Sie lernten den Puma kennen und die Klapperschlange sowie Hunderte von Pflanzen. Sie krochen in Höhlen hinein, wo ihnen Fettschwalme begegneten, jene großen Vögel mit ihrem schauerlichen Schrei. Sie hörten die Klagelaute der Brüllaffen.

Sie erstiegen Berge von großer Höhe, und je höher sie kamen, desto ähnlicher wurde die Vegetation jener Europas.

„Das ist logisch“, sagte Humboldt. „Hier oben ist es kalt.“

Sie drangen in den nahen Urwald ein.

Eine Gruppe lärmender Kreolen, Schwarzer und Indianer folgte ihnen.

Aimé Bonpland zeigte ihnen die Blumen, die sie schon von Kindesbeinen an kannten. Aber in den Händen von Aimé Bonpland und in seinem Munde bekamen sie neue Namen. Sie gewannen metaphysische Dimensionen.

Die Jüngsten unter ihnen liefen, um die Blüten von Kakteen, Orchideen, Glyzinien mit der Farbe von Kardinalsstrümpfen, Bambus, Begonien, Passionsblumen, Farnen und den seltsamen Chinarindenbäumen sammeln.

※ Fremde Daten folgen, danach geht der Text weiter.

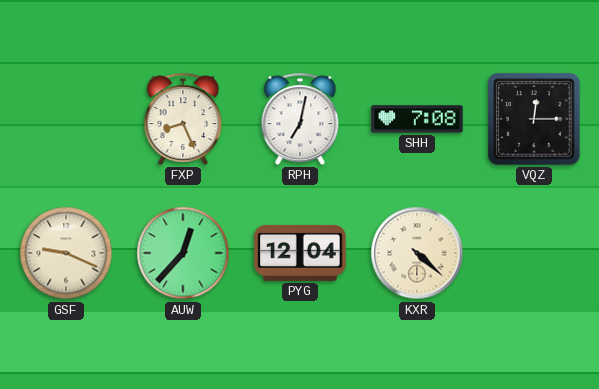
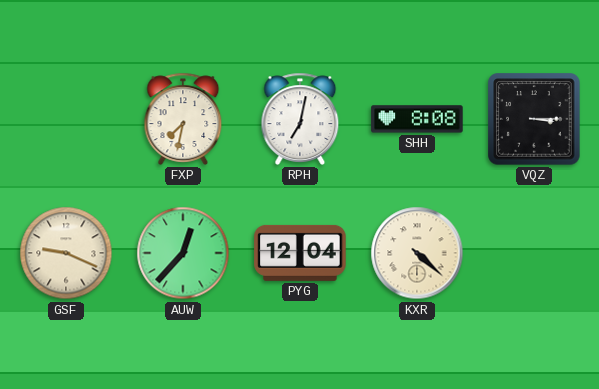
FXP: 8:26 -> 7:32
SHH: 7:08 -> 8:08
VQZ: 12:15 -> 3:15
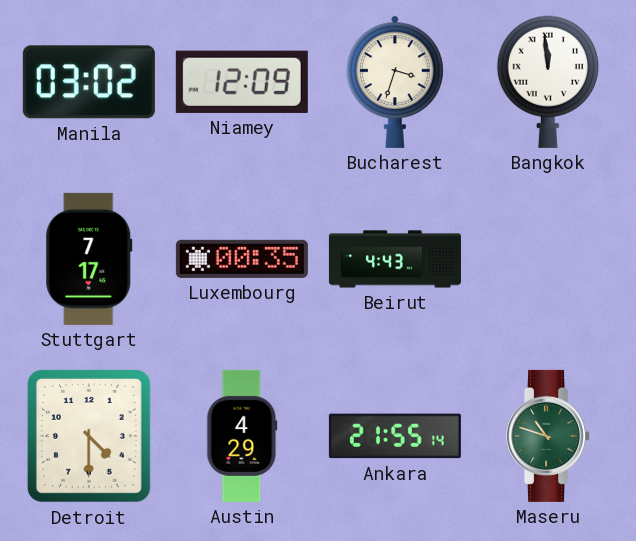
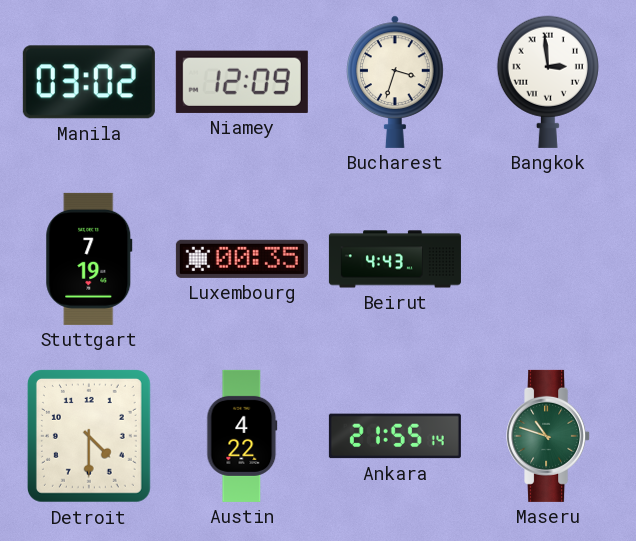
Bangkok: 11:59 -> 2:59
Stuttgart: 7:17 -> 7:19
Austin: 4:29 -> 4:22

Sie zeigten Aimé Bonpland diese Flora, wie Kinder den Älteren die von ihnen gemalten Bilder bringen.

Es machte ihnen Freude, die neuen Namen der altbekannten Pflanzen zu hören.

Sie bestaunten den Klang der Wörter, die Aimé Bonpland für sie hatte. Und sie kniffen die Augen vor Anstrengung zusammen, wenn sie diese hörten.